Logs filling up - limit transaction size? - SQL Server Forums

Home | Weblogs | Forums

Site Sponsored By: SQLDSC - SQL Server Desired State Configuration

Please start any new threads on our new site at https://forums.sqlteam.com. We've got lots of great SQL Server experts to answer whatever question you can come up with.

All Forums

SQL Server 2008 Forums

Transact-SQL (2008)

Logs filling up - limit transaction size?

Author

Topic

duanecwilson
Constraint Violating Yak Guru

273 Posts

Posted - 2010-11-18 : 10:43:40

I have some simple inserts that are an attempt to copy data from one table to the other, but the tables are huge, sometimes over 100 million rows with 10 or so average columns. They run as high as 10GB to 20GB. Ther is enough room in the db to do this, but not in the logs. I have been told I need to find a way to use a counter to limit the number of rows per transaction or setting a batch size. How would I do this? These are standard SQL Server tables on the same server in the same database. Here is a sample query I have been using:

INSERT INTO dbo.Add_Remove_Programs_DATA(
       [MachineID]
      ,[InstanceKey]
      ,[RevisionID]
      ,[AgentID]
      ,[TimeKey]
      ,[ProdID00]
      ,[DisplayName00]
      ,[InstallDate00]
      ,[Publisher00]
      ,[Version00])
SELECT [MachineID]
      ,[InstanceKey]
      ,[RevisionID]
      ,[AgentID]
      ,[TimeKey]
      ,[ProdID00]
      ,[DisplayName00] 
      ,[InstallDate00]
      ,[Publisher00]
      ,[Version00]
FROM [SAM].[staging].[Add_Remove_Programs_DATA]

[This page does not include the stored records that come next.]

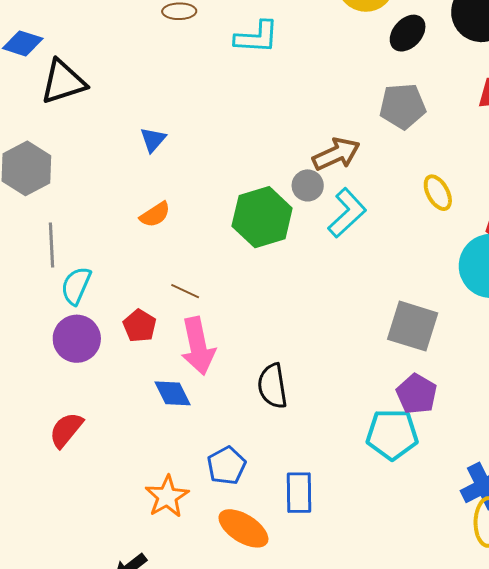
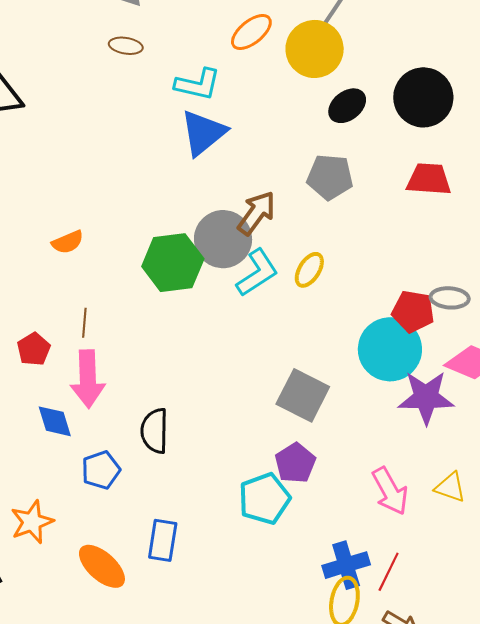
blue triangle: (153, 140) -> (203, 133), moved, size x1.8
brown arrow: (336, 154) -> (256, 213), turned -39
gray circle: (308, 185) -> (223, 239), size x1.8
yellow ellipse: (438, 193) -> (309, 270), moved, turned 51
brown line: (185, 291) -> (84, 323), turned 60
cyan pentagon: (392, 434) -> (264, 499), turned -30
blue pentagon: (227, 466) -> (101, 470), moved

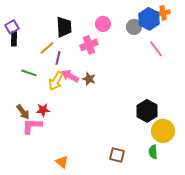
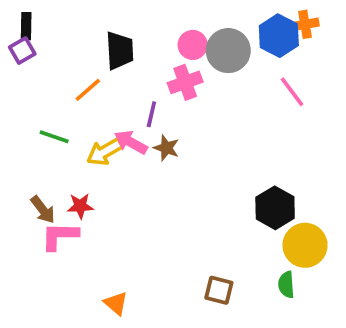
gray circle: (134, 27) -> (228, 51), moved, size x1.5
black rectangle: (14, 39) -> (26, 26), moved
pink cross: (89, 45) -> (185, 82), moved
purple line: (58, 58) -> (151, 114), moved
yellow arrow: (56, 81) -> (105, 152), turned 30

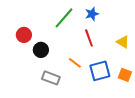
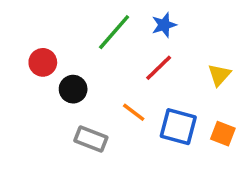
red line: (89, 38) -> (159, 68), turned 66
yellow triangle: (123, 42) -> (219, 75), turned 40
blue square: (100, 71) -> (178, 127), turned 30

Also, we are set to Simple recovery. I have researched minimal logging, but I fear I have missed something. I am sure this operation is done all the time by big companies. I have been told to sift through the data to create filters and make 10 or 20 queries out of one. Do I really have to resort to that? I have also done some Select Into with minimal logging, but I don't want to have to drop and select into a new table and indexes every time. Thank you for any input.

Duane

tkizer
Almighty SQL Goddess

38200 Posts

Posted - 2010-11-18 : 12:56:43

You just need to do this in batches. I do 1000 or 10000 row batches.

Here is a quick example:


WHILE @@ROWCOUNT <> 0
BEGIN
  INSERT INTO...
  SELECT TOP 1000 *
  FROM YourTable
  WHERE (You'll need to keep track of where you are at via an identity or something else)
END

Tara Kizer
Microsoft MVP for Windows Server System - SQL Server
http://weblogs.sqlteam.com/tarad/

Subscribe to my blog

tkizer
Almighty SQL Goddess

38200 Posts

Posted - 2010-11-18 : 12:57:53

And for the batch size, I use a variable as my code is wrapped into stored procedures and that variable is an input parameter. By using an input variable, I can easily and quickly change the batch size without having to check my change into source control. And my stuff that calls these stored procedures are done through SQL Agent jobs. We use this batch approach for our nightly purges.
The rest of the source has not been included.